Everything in the listing below must be reproduced exactly, apart from its images.
****
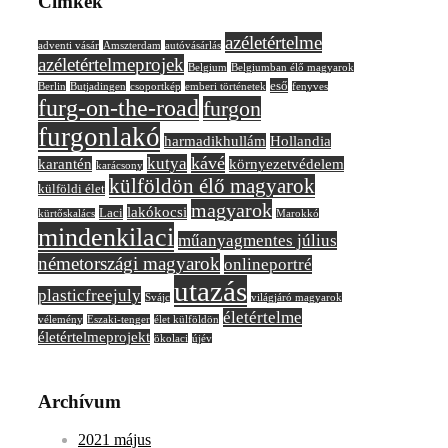
Címkék
azéletértelme
adventi vásár
Amszterdam
autóvásárlás
azéletértelmeprojek
Belgium
Belgiumban élő magyarok
eső
Berlin
Butjadingen
csoportkép
emberi történetek
fenyves
furg-on-the-road
furgon
furgonlakó
harmadikhullám
Hollandia
kávé
kutya
karantén
környezetvédelem
karácsony
külföldön élő magyarok
külföldi élet
magyarok
lakókocsi
Laci
kürtőskalács
Marokkó
mindenkilaci
műanyagmentes július
németországi magyarok
onlineportré
utazás
plasticfreejuly
Svájc
világjáró magyarok
életértelme
vélemény
Északi-tenger
élet külföldön
életértelmeprojekt
ökolaci
újév
Archívum
2021 május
****
### REPLY
Címkék
azéletértelme
adventi vásár
Amszterdam
autóvásárlás
azéletértelmeprojek
Belgium
Belgiumban élő magyarok
eső
Berlin
Butjadingen
csoportkép
emberi történetek
fenyves
furg-on-the-road
furgon
furgonlakó
harmadikhullám
Hollandia
kávé
kutya
karantén
környezetvédelem
karácsony
külföldön élő magyarok
külföldi élet
magyarok
lakókocsi
Laci
kürtőskalács
Marokkó
mindenkilaci
műanyagmentes július
németországi magyarok
onlineportré
utazás
plasticfreejuly
Svájc
világjáró magyarok
életértelme
vélemény
Északi-tenger
élet külföldön
életértelmeprojekt
ökolaci
újév
Archívum
2021 május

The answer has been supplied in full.